Gli indifferenti
Immaginiamo – D-o non voglia! – che accada qualcosa di brutto a Cécile Kyenge, ministra per l’Integrazione. Immaginiamo che uno squilibrato, un esagitato, prenda sul serio quanto ha letto negli ultimi giorni – che so? – su “La Padania”. Immaginiamo che questo qualcuno interpreti la pubblicazione dell’agenda del Ministro non solo come un contributo alla cronaca, ma come un’istigazione a colpire oltre che contestare. Immaginiamo per un attimo. Di chi sarebbe la colpa?
Dell’aggressore, certo. Ma anche di tutti noi. Per aver perso la capacità di indignarci di fronte a espressioni di odio, intolleranza e razzismo che fino a pochi anni fa non avremmo consentito. Quando si legge che la Kyenge vuole portare in Italia la “negritudine” (movimento di pensiero raffinato fondato da Léopold Sédar Senghor), quando la Ministra è continuamente paragonata a varie specie di primati, quando il colore della pelle torna e essere un argomento, è chiaro che si sta scherzando col fuoco. E noi?

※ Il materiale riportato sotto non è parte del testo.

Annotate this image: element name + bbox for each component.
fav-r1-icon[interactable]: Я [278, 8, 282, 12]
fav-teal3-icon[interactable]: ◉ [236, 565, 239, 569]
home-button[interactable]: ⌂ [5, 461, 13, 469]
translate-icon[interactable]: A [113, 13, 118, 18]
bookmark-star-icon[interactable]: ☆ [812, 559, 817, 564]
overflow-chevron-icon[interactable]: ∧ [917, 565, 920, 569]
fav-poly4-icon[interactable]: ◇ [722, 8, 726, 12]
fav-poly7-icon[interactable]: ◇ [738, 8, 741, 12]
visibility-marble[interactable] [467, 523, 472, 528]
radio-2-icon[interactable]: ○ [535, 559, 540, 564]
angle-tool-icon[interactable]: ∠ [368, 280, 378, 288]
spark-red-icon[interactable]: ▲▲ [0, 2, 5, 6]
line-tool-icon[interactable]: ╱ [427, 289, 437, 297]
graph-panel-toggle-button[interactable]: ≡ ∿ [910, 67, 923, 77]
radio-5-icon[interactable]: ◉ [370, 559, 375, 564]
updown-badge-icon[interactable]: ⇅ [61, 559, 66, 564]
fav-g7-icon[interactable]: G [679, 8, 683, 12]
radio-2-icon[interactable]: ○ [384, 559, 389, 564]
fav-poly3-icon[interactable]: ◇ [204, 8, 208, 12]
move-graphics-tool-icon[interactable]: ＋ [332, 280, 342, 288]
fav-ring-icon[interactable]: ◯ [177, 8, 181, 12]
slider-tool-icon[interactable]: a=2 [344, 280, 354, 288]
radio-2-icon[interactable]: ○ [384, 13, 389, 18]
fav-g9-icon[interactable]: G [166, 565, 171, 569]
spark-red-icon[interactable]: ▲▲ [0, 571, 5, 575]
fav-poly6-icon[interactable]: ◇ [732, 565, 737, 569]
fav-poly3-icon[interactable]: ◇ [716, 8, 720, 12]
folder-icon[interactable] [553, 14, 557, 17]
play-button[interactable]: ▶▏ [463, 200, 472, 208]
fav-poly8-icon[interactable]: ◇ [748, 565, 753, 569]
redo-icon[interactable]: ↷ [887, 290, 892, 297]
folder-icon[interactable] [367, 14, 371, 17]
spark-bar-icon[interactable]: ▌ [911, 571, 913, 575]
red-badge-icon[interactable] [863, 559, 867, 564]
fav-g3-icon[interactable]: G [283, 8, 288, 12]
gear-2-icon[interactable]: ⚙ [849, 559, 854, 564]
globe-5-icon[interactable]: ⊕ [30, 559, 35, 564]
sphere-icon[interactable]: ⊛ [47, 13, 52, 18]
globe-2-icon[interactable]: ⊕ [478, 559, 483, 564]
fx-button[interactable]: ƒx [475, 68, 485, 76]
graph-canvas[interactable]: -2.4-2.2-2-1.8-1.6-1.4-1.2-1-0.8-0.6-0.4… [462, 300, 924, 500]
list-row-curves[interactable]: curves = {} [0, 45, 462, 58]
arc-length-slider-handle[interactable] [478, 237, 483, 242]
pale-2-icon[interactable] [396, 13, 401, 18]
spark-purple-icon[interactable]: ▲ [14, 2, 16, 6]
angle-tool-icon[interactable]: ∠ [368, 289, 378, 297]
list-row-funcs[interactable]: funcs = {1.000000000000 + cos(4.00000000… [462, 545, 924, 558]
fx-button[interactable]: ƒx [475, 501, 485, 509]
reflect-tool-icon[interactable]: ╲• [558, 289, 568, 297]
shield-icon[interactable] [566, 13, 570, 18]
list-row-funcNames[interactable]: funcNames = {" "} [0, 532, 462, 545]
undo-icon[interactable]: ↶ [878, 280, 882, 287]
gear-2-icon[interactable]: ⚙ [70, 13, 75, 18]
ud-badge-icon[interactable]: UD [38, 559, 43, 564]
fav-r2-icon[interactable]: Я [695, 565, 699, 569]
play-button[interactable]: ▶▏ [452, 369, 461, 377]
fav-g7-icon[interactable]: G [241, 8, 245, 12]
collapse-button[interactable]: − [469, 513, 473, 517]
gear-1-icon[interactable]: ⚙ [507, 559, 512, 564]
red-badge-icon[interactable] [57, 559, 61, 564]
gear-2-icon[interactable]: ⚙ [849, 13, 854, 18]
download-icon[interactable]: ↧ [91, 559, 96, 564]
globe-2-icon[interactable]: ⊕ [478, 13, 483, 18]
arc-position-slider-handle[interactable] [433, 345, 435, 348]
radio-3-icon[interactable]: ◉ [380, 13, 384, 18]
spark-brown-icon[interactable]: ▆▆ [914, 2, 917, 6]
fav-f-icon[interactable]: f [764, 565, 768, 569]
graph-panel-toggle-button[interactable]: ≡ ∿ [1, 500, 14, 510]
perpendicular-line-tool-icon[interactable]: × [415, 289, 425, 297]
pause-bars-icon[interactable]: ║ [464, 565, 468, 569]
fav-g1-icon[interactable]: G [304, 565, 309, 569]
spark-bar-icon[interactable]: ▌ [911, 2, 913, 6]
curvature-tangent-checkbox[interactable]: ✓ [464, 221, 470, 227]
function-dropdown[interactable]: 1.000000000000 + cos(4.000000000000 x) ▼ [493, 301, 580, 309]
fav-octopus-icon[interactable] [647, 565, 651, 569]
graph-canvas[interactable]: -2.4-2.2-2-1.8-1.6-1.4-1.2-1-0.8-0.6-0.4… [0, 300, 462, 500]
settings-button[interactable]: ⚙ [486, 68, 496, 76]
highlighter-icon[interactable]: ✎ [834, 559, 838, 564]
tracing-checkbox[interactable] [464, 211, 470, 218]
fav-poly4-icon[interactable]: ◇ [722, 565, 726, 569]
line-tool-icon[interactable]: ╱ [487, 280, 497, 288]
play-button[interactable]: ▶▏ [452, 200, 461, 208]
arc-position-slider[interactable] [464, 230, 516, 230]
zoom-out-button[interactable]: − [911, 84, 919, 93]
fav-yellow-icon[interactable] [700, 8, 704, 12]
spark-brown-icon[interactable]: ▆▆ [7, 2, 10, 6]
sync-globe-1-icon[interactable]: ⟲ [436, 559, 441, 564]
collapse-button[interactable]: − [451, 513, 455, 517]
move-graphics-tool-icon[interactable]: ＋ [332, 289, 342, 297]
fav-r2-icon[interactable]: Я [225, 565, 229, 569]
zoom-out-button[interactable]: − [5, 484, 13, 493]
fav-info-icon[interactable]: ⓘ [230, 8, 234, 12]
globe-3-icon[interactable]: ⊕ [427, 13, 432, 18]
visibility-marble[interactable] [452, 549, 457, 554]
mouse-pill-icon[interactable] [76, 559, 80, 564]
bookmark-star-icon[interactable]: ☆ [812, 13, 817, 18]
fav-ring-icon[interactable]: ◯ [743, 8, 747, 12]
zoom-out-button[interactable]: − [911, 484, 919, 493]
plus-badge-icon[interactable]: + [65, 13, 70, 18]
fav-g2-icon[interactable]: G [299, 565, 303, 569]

Molti – sono gli “indifferenti” di gramsciana memoria – semplicemente si voltano dall’altra parte. Alcuni, soprattutto a sinistra, difendono la Ministra con stanca ritualità. Pochi si rendono conto della reale gravità del problema. Ci sono infine i mestatori chic. Non radical-chic. Quelli del pane al pane vino al vino. Quelli di “basta col buonismo”. Sono quelli che pubblicano articoli razzisti, che prendono voti alimentando paura e odio, che esasperano il clima con la penna e la parola senza rendersi conto (o forse sì?) della materia pericolosa con cui giocano.
Sono quelli che non pagherebbero, se accadesse qualcosa. Perché alla fine pagherebbe solo l’autore del gesto, quello che alle loro parole ci ha creduto davvero.